===== INFORMATION SUPPLIED =====
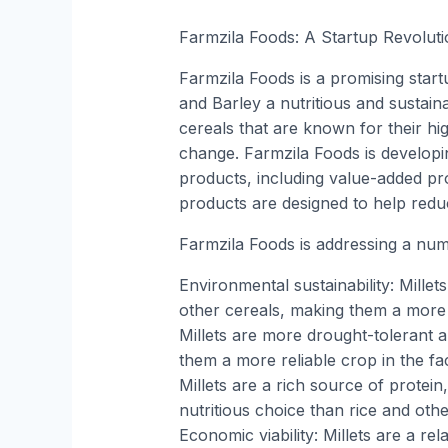
Farmzila Foods: A Startup Revoluti
Farmzila Foods is a promising start
and Barley a nutritious and sustaina
cereals that are known for their hig
change. Farmzila Foods is developi
products, including value-added pro
products are designed to help reduce
Farmzila Foods is addressing a numb
Environmental sustainability: Millets
other cereals, making them a more s
Millets are more drought-tolerant a
them a more reliable crop in the fac
Millets are a rich source of protei
nutritious choice than rice and oth
Economic viability: Millets are a re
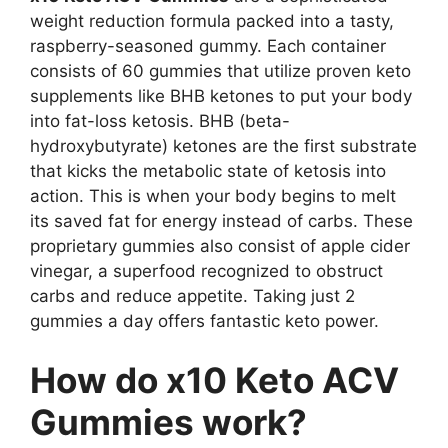
weight reduction formula packed into a tasty,
raspberry-seasoned gummy. Each container
consists of 60 gummies that utilize proven keto
supplements like BHB ketones to put your body
into fat-loss ketosis. BHB (beta-
hydroxybutyrate) ketones are the first substrate
that kicks the metabolic state of ketosis into
action. This is when your body begins to melt
its saved fat for energy instead of carbs. These
proprietary gummies also consist of apple cider
vinegar, a superfood recognized to obstruct
carbs and reduce appetite. Taking just 2
gummies a day offers fantastic keto power.
How do x10 Keto ACV
Gummies work?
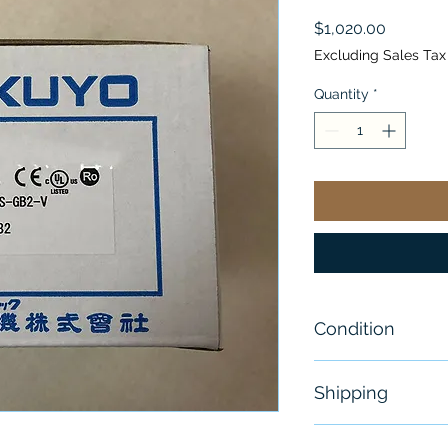
Price
$1,020.00
Excluding Sales Tax
Quantity
*
Condition
New
Shipping
Free - Usually 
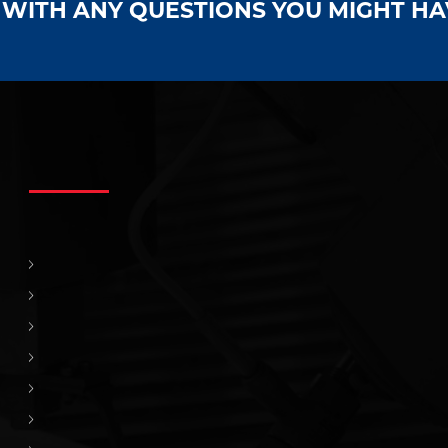
S WITH ANY QUESTIONS YOU MIGHT H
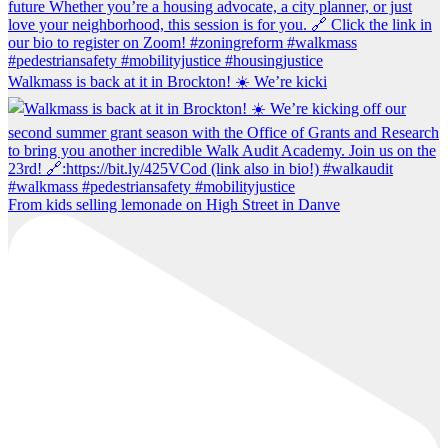
Walkmass is back at it in Brockton! ☀️ We’re kicki
From kids selling lemonade on High Street in Danve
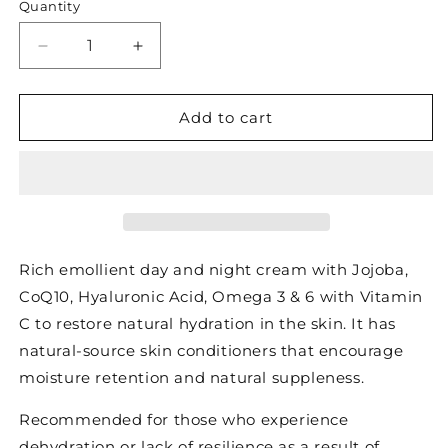
Quantity
Decrease
Increase
quantity
quantity
for
for
CO
CO
Add to cart
2
2
LIPID
LIPID
PLUS
PLUS
|
|
RESTORING
RESTORING
CREAM
CREAM
Rich emollient day and night cream with Jojoba,
CoQ10, Hyaluronic Acid, Omega 3 & 6 with Vitamin
C to restore natural hydration in the skin. It has
natural-source skin conditioners that encourage
moisture retention and natural suppleness.
Recommended for those who experience
dehydration or lack of resilience as a result of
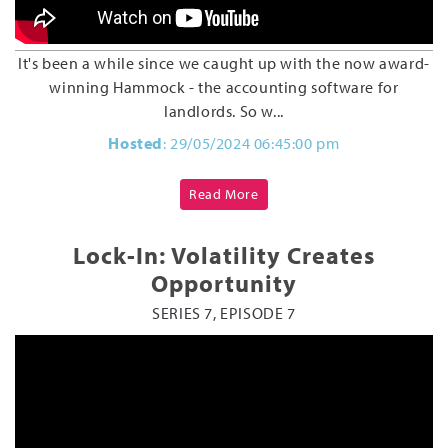
It's been a while since we caught up with the now award-
winning Hammock - the accounting software for
landlords. So w...
Hosted
: 29/05/2024 06:45:00 pm
Read More
Lock-In: Volatility Creates
Opportunity
SERIES 7, EPISODE 7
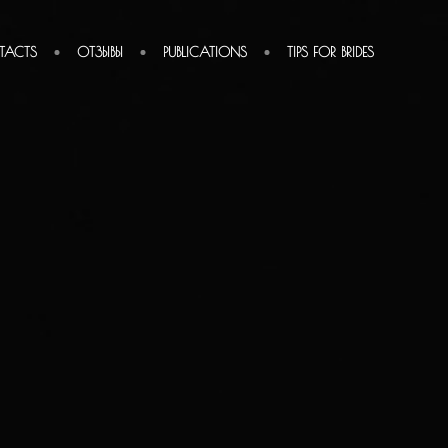
TACTS
ОТЗЫВЫ
PUBLICATIONS
TIPS FOR BRIDES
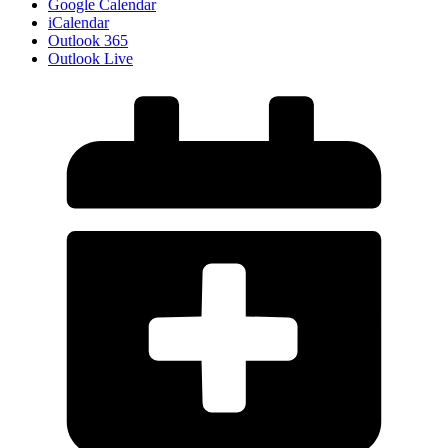
Google Calendar
iCalendar
Outlook 365
Outlook Live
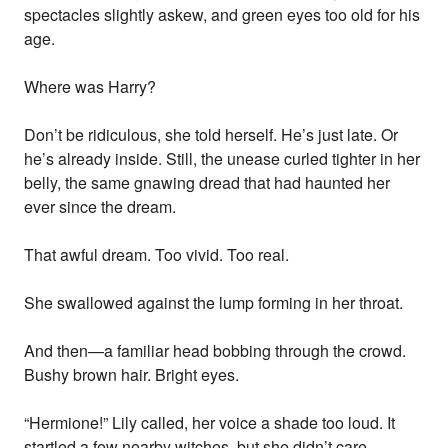
spectacles slightly askew, and green eyes too old for his
age.
Where was Harry?
Don’t be ridiculous, she told herself. He’s just late. Or
he’s already inside. Still, the unease curled tighter in her
belly, the same gnawing dread that had haunted her
ever since the dream.
That awful dream. Too vivid. Too real.
She swallowed against the lump forming in her throat.
And then—a familiar head bobbing through the crowd.
Bushy brown hair. Bright eyes.
“Hermione!” Lily called, her voice a shade too loud. It
startled a few nearby witches, but she didn’t care.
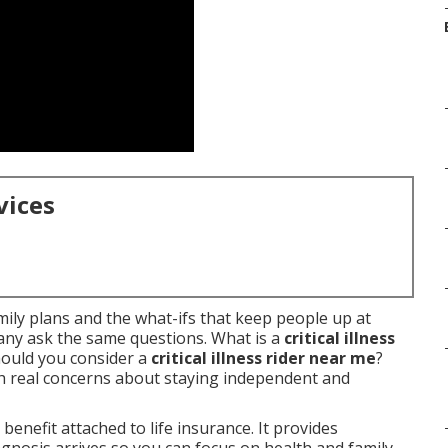
vices
amily plans and the what-ifs that keep people up at
Many ask the same questions. What is a
critical illness
ould you consider a
critical illness rider near me
?
 real concerns about staying independent and
 benefit attached to life insurance. It provides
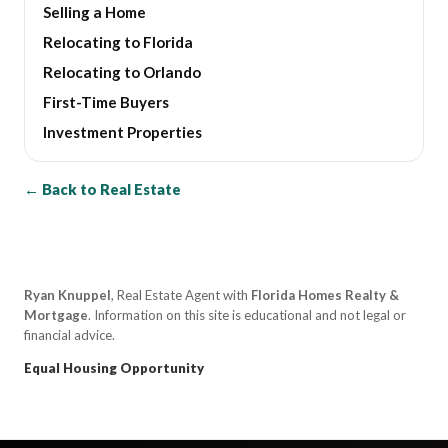
Selling a Home
Relocating to Florida
Relocating to Orlando
First-Time Buyers
Investment Properties
← Back to Real Estate
Ryan Knuppel
, Real Estate Agent with
Florida Homes Realty &
Mortgage
. Information on this site is educational and not legal or
financial advice.
Equal Housing Opportunity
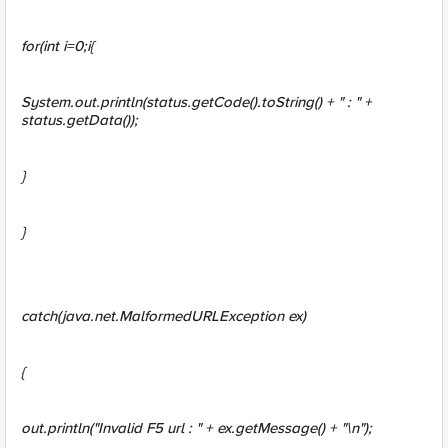
for(int i=0;i{
System.out.println(status
.getCode().toString() + " : " +
status
.getData());
}
}
catch(java.net.MalformedURLException ex)
{
out.println("Invalid F5 url : " + ex.getMessage() + "\n");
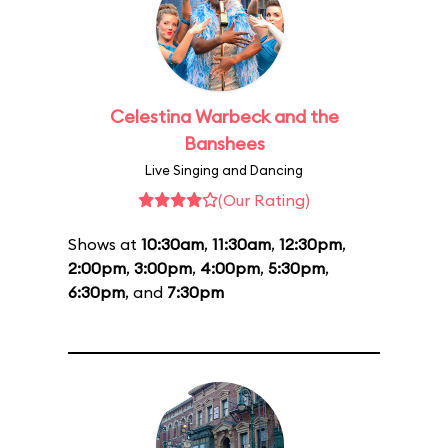
Celestina Warbeck and the
Banshees
Live Singing and Dancing
(Our Rating)
Shows at
10:30am
,
11:30am
,
12:30pm
,
2:00pm
,
3:00pm
,
4:00pm
,
5:30pm
,
6:30pm
, and
7:30pm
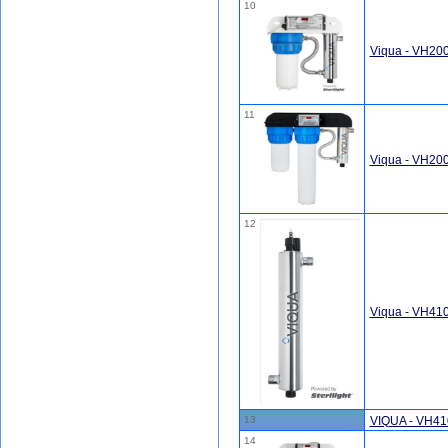
10
Viqua - VH20
11
Viqua - VH200
12
Viqua - VH41
13
VIQUA - VH41
14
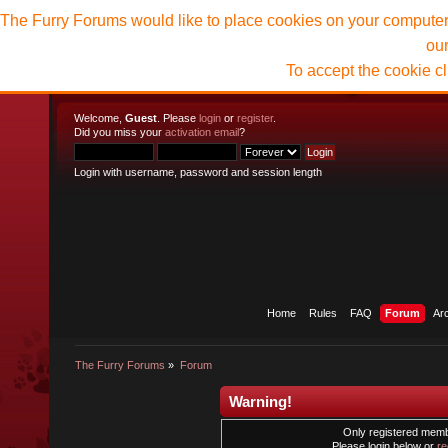
The Furry Forums would like to place cookies on your computer t
ou
To accept the cookie c
Welcome,
Guest
. Please
login
or
register
.
Did you miss your
activation email
?
Login with username, password and session length
Home
Rules
FAQ
Forum
Ar
The Furry Forums
»
Forum
Warning!
Only registered membe
Please login below or
re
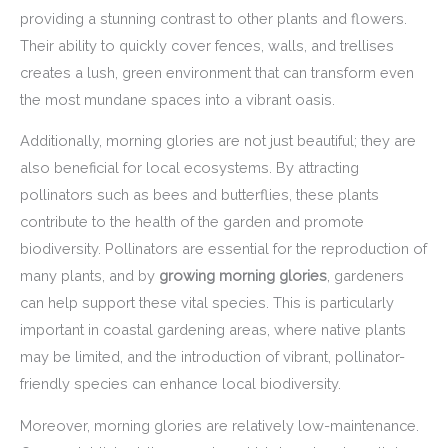
providing a stunning contrast to other plants and flowers.
Their ability to quickly cover fences, walls, and trellises
creates a lush, green environment that can transform even
the most mundane spaces into a vibrant oasis.
Additionally, morning glories are not just beautiful; they are
also beneficial for local ecosystems. By attracting
pollinators such as bees and butterflies, these plants
contribute to the health of the garden and promote
biodiversity. Pollinators are essential for the reproduction of
many plants, and by
growing morning glories
, gardeners
can help support these vital species. This is particularly
important in coastal gardening areas, where native plants
may be limited, and the introduction of vibrant, pollinator-
friendly species can enhance local biodiversity.
Moreover, morning glories are relatively low-maintenance.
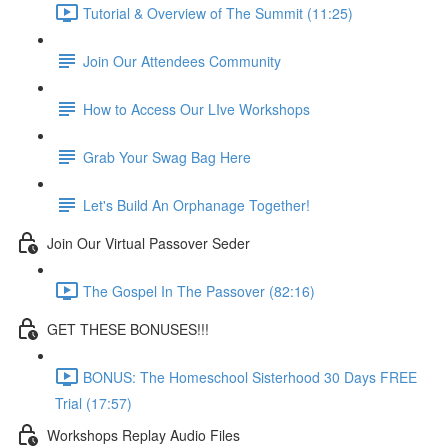
Tutorial & Overview of The Summit (11:25)
Join Our Attendees Community
How to Access Our LIve Workshops
Grab Your Swag Bag Here
Let's Build An Orphanage Together!
Join Our Virtual Passover Seder
The Gospel In The Passover (82:16)
GET THESE BONUSES!!!
BONUS: The Homeschool Sisterhood 30 Days FREE
Trial (17:57)
Workshops Replay Audio Files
=====
> [ASSIGNMENT]
In full and without any pictures, print the listing above exactly.

> [REPLY]
Farmzila Foods: A Startup Revoluti
Farmzila Foods is a promising start
and Barley a nutritious and sustaina
cereals that are known for their hig
change. Farmzila Foods is developi
products, including value-added pro
products are designed to help reduce
Farmzila Foods is addressing a numb
Environmental sustainability: Millets
other cereals, making them a more s
Millets are more drought-tolerant a
them a more reliable crop in the fac
Millets are a rich source of protei
nutritious choice than rice and oth
Economic viability: Millets are a re
weight reduction formula packed into a tasty,
raspberry-seasoned gummy. Each container
consists of 60 gummies that utilize proven keto
supplements like BHB ketones to put your body
into fat-loss ketosis. BHB (beta-
hydroxybutyrate) ketones are the first substrate
that kicks the metabolic state of ketosis into
action. This is when your body begins to melt
its saved fat for energy instead of carbs. These
proprietary gummies also consist of apple cider
vinegar, a superfood recognized to obstruct
carbs and reduce appetite. Taking just 2
gummies a day offers fantastic keto power.
How do x10 Keto ACV
Gummies work?
Price
$1,020.00
Excluding Sales Tax
Quantity
*
Condition
New
Shipping
Free - Usually 
S WITH ANY QUESTIONS YOU MIGHT H
Walkmass is back at it in Brockton! ☀️ We’re kicki
From kids selling lemonade on High Street in Danve
Quantity
Decrease
Increase
quantity
quantity
for
for
CO
CO
Add to cart
2
2
LIPID
LIPID
PLUS
PLUS
|
|
RESTORING
RESTORING
CREAM
CREAM
Rich emollient day and night cream with Jojoba,
CoQ10, Hyaluronic Acid, Omega 3 & 6 with Vitamin
C to restore natural hydration in the skin. It has
natural-source skin conditioners that encourage
moisture retention and natural suppleness.
Recommended for those who experience
dehydration or lack of resilience as a result of
It's been a while since we caught up with the now award-
winning Hammock - the accounting software for
landlords. So w...
Hosted
: 29/05/2024 06:45:00 pm
Read More
Lock-In: Volatility Creates
Opportunity
SERIES 7, EPISODE 7
TACTS
ОТЗЫВЫ
PUBLICATIONS
TIPS FOR BRIDES
Google Calendar
iCalendar
Outlook 365
Outlook Live
spectacles slightly askew, and green eyes too old for his
age.
Where was Harry?
Don’t be ridiculous, she told herself. He’s just late. Or
he’s already inside. Still, the unease curled tighter in her
belly, the same gnawing dread that had haunted her
ever since the dream.
That awful dream. Too vivid. Too real.
She swallowed against the lump forming in her throat.
And then—a familiar head bobbing through the crowd.
Bushy brown hair. Bright eyes.
“Hermione!” Lily called, her voice a shade too loud. It
startled a few nearby witches, but she didn’t care.
vices
amily plans and the what-ifs that keep people up at
Many ask the same questions. What is a
critical illness
ould you consider a
critical illness rider near me
?
 real concerns about staying independent and
 benefit attached to life insurance. It provides
Selling a Home
Relocating to Florida
Relocating to Orlando
First-Time Buyers
Investment Properties
← Back to Real Estate
Ryan Knuppel
, Real Estate Agent with
Florida Homes Realty &
Mortgage
. Information on this site is educational and not legal or
financial advice.
Equal Housing Opportunity
for(int i=0;i{
System.out.println(status
.getCode().toString() + " : " +
status
.getData());
}
}
catch(java.net.MalformedURLException ex)
{
out.println("Invalid F5 url : " + ex.getMessage() + "\n");
Celestina Warbeck and the
Banshees
Live Singing and Dancing
(Our Rating)
Shows at
10:30am
,
11:30am
,
12:30pm
,
2:00pm
,
3:00pm
,
4:00pm
,
5:30pm
,
6:30pm
, and
7:30pm
10
Viqua - VH20
11
Viqua - VH200
12
Viqua - VH41
13
VIQUA - VH41
14
The Furry Forums would like to place cookies on your computer t
ou
To accept the cookie c
Welcome,
Guest
. Please
login
or
register
.
Did you miss your
activation email
?
Login with username, password and session length
Home
Rules
FAQ
Forum
Ar
The Furry Forums
»
Forum
Warning!
Only registered membe
Please login below or
re
providing a stunning contrast to other plants and flowers.
Their ability to quickly cover fences, walls, and trellises
creates a lush, green environment that can transform even
the most mundane spaces into a vibrant oasis.
Additionally, morning glories are not just beautiful; they are
also beneficial for local ecosystems. By attracting
pollinators such as bees and butterflies, these plants
contribute to the health of the garden and promote
biodiversity. Pollinators are essential for the reproduction of
many plants, and by
growing morning glories
, gardeners
can help support these vital species. This is particularly
important in coastal gardening areas, where native plants
may be limited, and the introduction of vibrant, pollinator-
friendly species can enhance local biodiversity.
Moreover, morning glories are relatively low-maintenance.
Tutorial & Overview of The Summit (11:25)
Join Our Attendees Community
How to Access Our LIve Workshops
Grab Your Swag Bag Here
Let's Build An Orphanage Together!
Join Our Virtual Passover Seder
The Gospel In The Passover (82:16)
GET THESE BONUSES!!!
BONUS: The Homeschool Sisterhood 30 Days FREE
Trial (17:57)
Workshops Replay Audio Files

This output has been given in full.